= Provided material =
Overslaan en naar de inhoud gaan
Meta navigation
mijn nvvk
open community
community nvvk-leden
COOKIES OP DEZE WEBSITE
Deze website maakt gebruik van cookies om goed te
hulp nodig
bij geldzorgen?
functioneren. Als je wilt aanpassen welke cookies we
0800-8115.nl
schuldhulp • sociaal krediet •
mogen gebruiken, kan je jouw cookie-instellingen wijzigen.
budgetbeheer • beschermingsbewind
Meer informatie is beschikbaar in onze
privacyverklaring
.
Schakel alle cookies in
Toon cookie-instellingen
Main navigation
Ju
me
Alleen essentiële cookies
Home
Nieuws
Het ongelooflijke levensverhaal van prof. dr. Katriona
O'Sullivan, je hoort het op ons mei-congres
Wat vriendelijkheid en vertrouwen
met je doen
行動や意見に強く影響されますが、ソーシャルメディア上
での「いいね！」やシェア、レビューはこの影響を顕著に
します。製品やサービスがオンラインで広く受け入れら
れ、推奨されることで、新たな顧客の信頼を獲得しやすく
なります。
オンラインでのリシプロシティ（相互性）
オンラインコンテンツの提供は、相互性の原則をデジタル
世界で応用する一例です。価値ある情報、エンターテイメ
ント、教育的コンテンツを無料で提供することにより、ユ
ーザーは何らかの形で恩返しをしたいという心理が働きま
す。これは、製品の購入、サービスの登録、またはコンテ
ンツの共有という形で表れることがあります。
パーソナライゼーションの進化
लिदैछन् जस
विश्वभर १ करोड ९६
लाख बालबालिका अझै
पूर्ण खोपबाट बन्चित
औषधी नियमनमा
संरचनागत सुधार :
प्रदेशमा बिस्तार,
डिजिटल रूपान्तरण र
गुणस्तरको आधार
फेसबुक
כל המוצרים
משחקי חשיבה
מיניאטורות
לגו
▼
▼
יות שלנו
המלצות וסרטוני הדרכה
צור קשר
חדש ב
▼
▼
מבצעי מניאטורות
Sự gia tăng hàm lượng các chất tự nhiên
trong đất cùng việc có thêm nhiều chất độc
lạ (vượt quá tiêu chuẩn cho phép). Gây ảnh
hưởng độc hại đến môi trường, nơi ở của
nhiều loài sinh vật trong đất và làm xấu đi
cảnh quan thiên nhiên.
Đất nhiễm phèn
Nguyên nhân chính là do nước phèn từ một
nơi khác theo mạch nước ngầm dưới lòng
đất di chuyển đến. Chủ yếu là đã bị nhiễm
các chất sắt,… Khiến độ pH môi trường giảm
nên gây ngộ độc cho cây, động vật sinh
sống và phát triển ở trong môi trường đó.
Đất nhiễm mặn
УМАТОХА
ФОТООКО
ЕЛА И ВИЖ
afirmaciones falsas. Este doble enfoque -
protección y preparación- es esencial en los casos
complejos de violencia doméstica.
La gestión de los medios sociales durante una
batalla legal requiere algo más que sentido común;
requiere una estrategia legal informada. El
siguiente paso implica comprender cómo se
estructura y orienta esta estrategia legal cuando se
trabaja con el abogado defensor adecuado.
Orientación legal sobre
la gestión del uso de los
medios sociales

= Task requirements =
In the listing above, find the line containing "विश्वभर १ करोड ९६" and the line containing "sống và phát triển ở trong môi trường đó.", then repeat those two lines and everything between them exactly.

= Task answer =
विश्वभर १ करोड ९६
लाख बालबालिका अझै
पूर्ण खोपबाट बन्चित
औषधी नियमनमा
संरचनागत सुधार :
प्रदेशमा बिस्तार,
डिजिटल रूपान्तरण र
गुणस्तरको आधार
फेसबुक
כל המוצרים
משחקי חשיבה
מיניאטורות
לגו
▼
▼
יות שלנו
המלצות וסרטוני הדרכה
צור קשר
חדש ב
▼
▼
מבצעי מניאטורות
Sự gia tăng hàm lượng các chất tự nhiên
trong đất cùng việc có thêm nhiều chất độc
lạ (vượt quá tiêu chuẩn cho phép). Gây ảnh
hưởng độc hại đến môi trường, nơi ở của
nhiều loài sinh vật trong đất và làm xấu đi
cảnh quan thiên nhiên.
Đất nhiễm phèn
Nguyên nhân chính là do nước phèn từ một
nơi khác theo mạch nước ngầm dưới lòng
đất di chuyển đến. Chủ yếu là đã bị nhiễm
các chất sắt,… Khiến độ pH môi trường giảm
nên gây ngộ độc cho cây, động vật sinh
sống và phát triển ở trong môi trường đó.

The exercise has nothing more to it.